MATERIAL FOR THE TASK

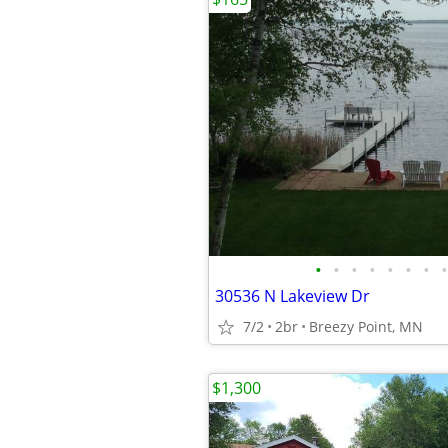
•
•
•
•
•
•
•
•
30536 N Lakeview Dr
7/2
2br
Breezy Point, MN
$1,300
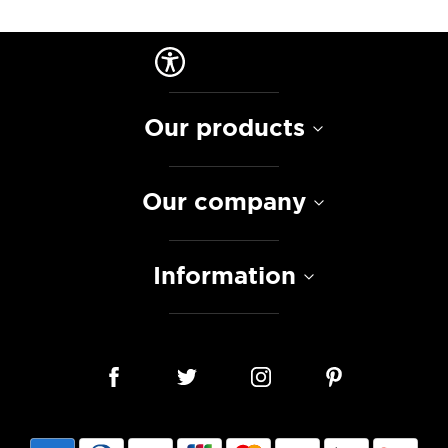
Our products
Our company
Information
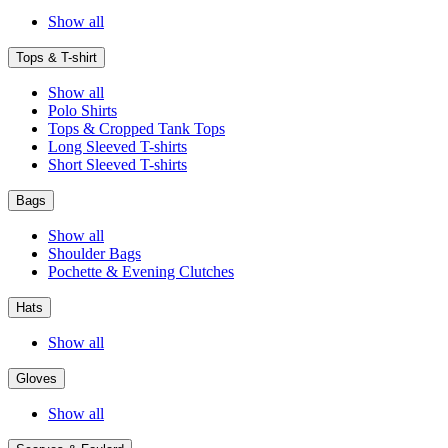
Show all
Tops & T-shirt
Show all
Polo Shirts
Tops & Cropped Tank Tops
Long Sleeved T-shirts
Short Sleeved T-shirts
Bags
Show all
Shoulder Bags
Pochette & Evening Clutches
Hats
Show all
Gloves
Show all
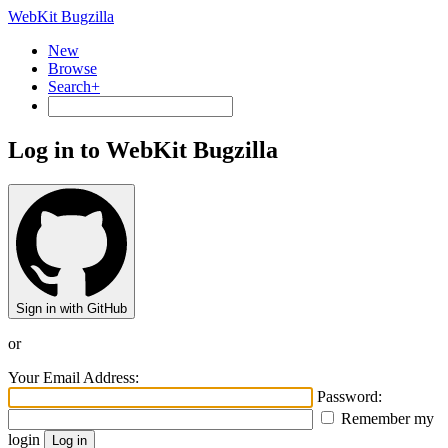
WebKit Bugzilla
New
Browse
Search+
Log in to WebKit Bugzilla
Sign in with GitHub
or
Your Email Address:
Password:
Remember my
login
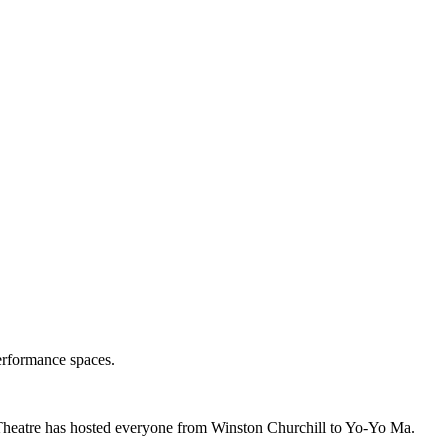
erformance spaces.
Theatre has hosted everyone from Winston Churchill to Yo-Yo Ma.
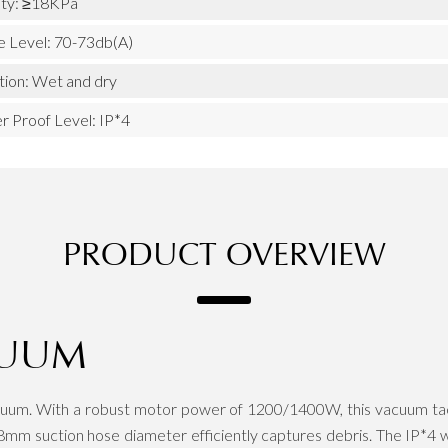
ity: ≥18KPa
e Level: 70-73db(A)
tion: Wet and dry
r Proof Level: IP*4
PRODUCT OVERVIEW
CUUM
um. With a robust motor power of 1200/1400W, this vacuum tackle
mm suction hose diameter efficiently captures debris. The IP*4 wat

---

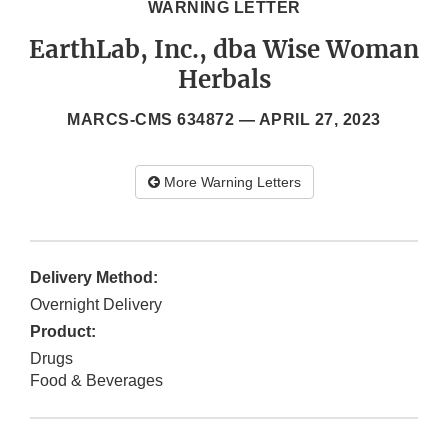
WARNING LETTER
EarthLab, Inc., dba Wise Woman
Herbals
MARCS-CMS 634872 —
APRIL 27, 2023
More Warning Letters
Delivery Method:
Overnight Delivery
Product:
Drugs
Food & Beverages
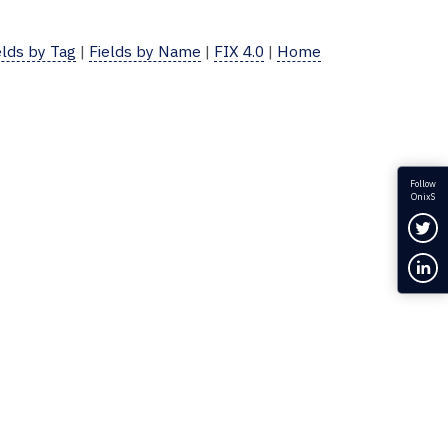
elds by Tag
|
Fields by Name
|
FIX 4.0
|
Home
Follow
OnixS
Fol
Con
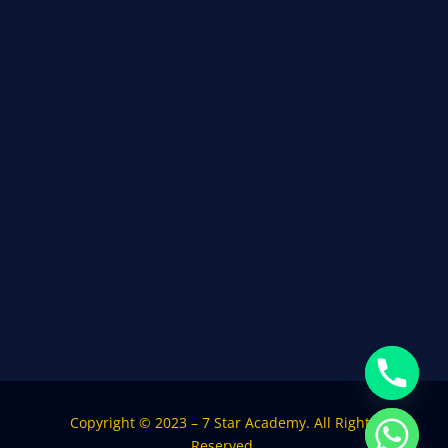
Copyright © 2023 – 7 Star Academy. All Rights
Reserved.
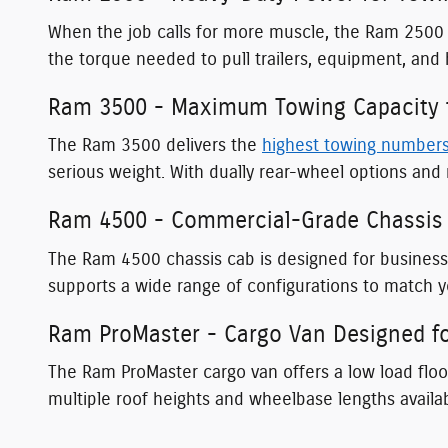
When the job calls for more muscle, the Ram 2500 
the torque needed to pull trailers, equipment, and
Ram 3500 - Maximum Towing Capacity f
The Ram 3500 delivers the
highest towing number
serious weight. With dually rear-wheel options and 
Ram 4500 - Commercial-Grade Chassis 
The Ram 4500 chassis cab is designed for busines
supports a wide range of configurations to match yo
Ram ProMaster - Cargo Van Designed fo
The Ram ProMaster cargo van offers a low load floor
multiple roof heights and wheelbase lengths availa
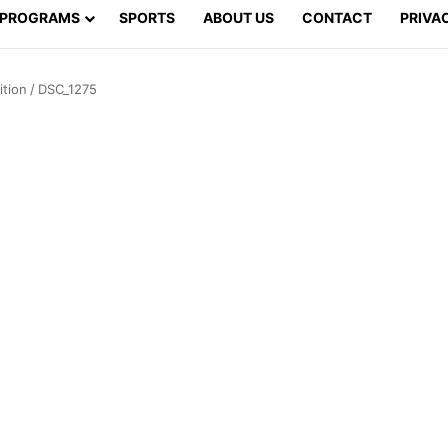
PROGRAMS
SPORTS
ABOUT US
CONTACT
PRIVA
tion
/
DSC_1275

TASK DESCRIPTION
Copy each line of the listing that includes "Delivery".

RESPONSE TO THE TASK
Delivery Method:
Overnight Delivery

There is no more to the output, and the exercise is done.